J.P. : Il sera intéressant de regarder le quartier Bordeaux Maritime, c’est-à-dire Bacalan, Bassins à Flots… Traditionnellement, c’est un quartier dans lequel la gauche est forte. Cependant, Philippe Dorthe, actuel conseiller départemental du canton, ne se représente pas et face au candidat de gauche se trouve Pierre De Gaëtan Njikam, qui a été un des piliers de la majorité d’Alain Juppé. Je pense que la gauche va tout de même l’emporter, mais la droite pourrait créer un peu la surprise.

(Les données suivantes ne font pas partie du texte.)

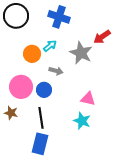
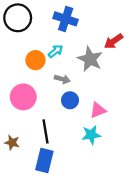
blue circle: (44, 90) -> (70, 100), moved
pink triangle: (88, 99) -> (98, 110), turned -35
brown star: (11, 113) -> (12, 143), moved
cyan star: (82, 121) -> (91, 135), turned -30

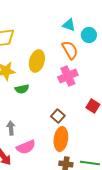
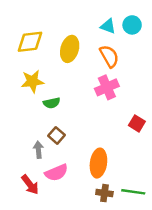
cyan circle: (89, 35) -> (132, 25), moved
yellow ellipse: (37, 61) -> (70, 49), moved
brown square: (58, 116) -> (56, 135), moved

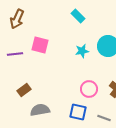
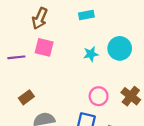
cyan rectangle: (78, 16) -> (86, 15), turned -56
brown arrow: (17, 19) -> (40, 18), moved

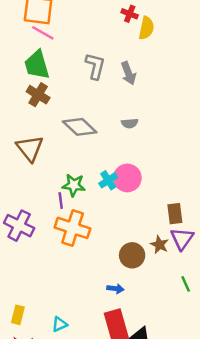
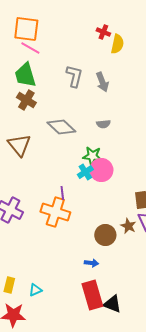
green star: (74, 185) -> (92, 156), moved
purple line: (61, 201) -> (62, 193), moved
cyan triangle: (59, 324) -> (35, 290), moved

Il y a ensuite un canton dans lequel les choses sont assez ouvertes, canton tenu jusqu’à maintenant par Matthieu Rouveyre et Clara Azevedo. Le titulaire principal, le plus ancien, Matthieu Rouveyre ne se représente pas. Il y a donc un combat, ou du moins une concurrence à droite, car c’est un canton qui couvre aussi bien le quartier de la Victoire que celui de Nansouty, qui sont des zones bien distinctes.
Dernier canton, celui de Bordeaux-5, dans lequel une fois encore, les titulaires ne se représentent pas. C’est un canton qui est à cheval sur deux zones : La Bastide, Bordeaux rive droite, et le quartier de la gare, Bordeaux rive gauche, ce qui peut rendre les choses un peu instables. Les choses peuvent bouger dans un sens ou dans un autre notamment du fait que les élus ne se représentent pas, ce qui implique toujours une forme de perturbation dans les successions.
Si instabilité il doit y avoir, elle sera plutôt à Bordeaux qu’en zone rurale. En zone rurale, je pense que la stabilité est presque beaucoup plus mécanique.Ce sont des conseillers départementaux qui ont déjà des réseaux de maires, maires qui dans les petites communes sont des prescripteurs et font campagne ou pas pour les candidats qu’ils estiment les plus aptes à défendre les intérêts du canton.

  

Jean Petaux et Jean-Luc Gleyze, président du Conseil départemental, ont publié en septembre dernier, aux éditions le Bord de L’eau, un livre d’entretiens « Être girondin, la démocratie du quotidien ».